Stored records
=== Section Start ===

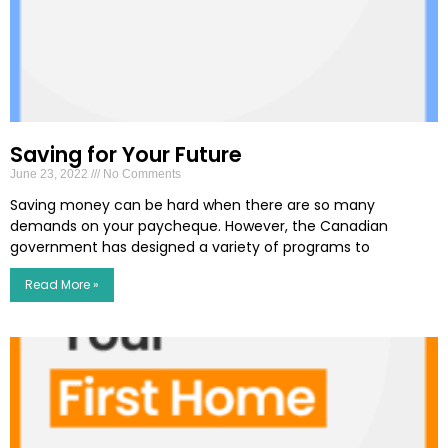
Saving for Your Future
June 23, 2022
No Comments
Saving money can be hard when there are so many
demands on your paycheque. However, the Canadian
government has designed a variety of programs to
Read More »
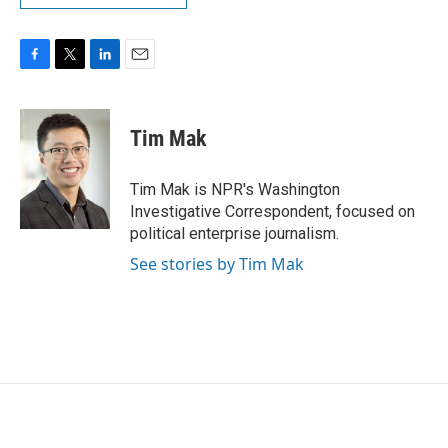
F
T
L
E
a
w
i
m
c
i
n
a
e
t
k
i
Tim Mak
b
t
e
l
o
e
d
o
r
I
Tim Mak is NPR's Washington
k
n
Investigative Correspondent, focused on
political enterprise journalism.
See stories by Tim Mak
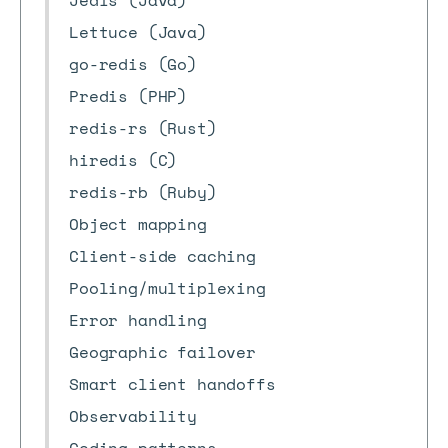
Jedis (Java)
Lettuce (Java)
go-redis (Go)
Predis (PHP)
redis-rs (Rust)
hiredis (C)
redis-rb (Ruby)
Object mapping
Client-side caching
Pooling/multiplexing
Error handling
Geographic failover
Smart client handoffs
Observability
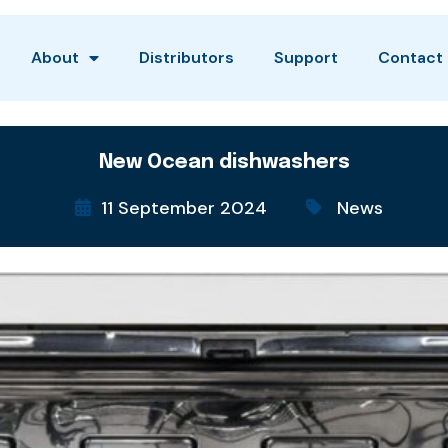
About
Distributors
Support
Contact
New Ocean dishwashers
11 September 2024
News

=== Section End ===

• What to produce:
Set out exactly the lines from the one bearing "Distributors" through the end of the data, including both ends and omitting all others.

• Result:
Distributors
Support
Contact
New Ocean dishwashers
11 September 2024
News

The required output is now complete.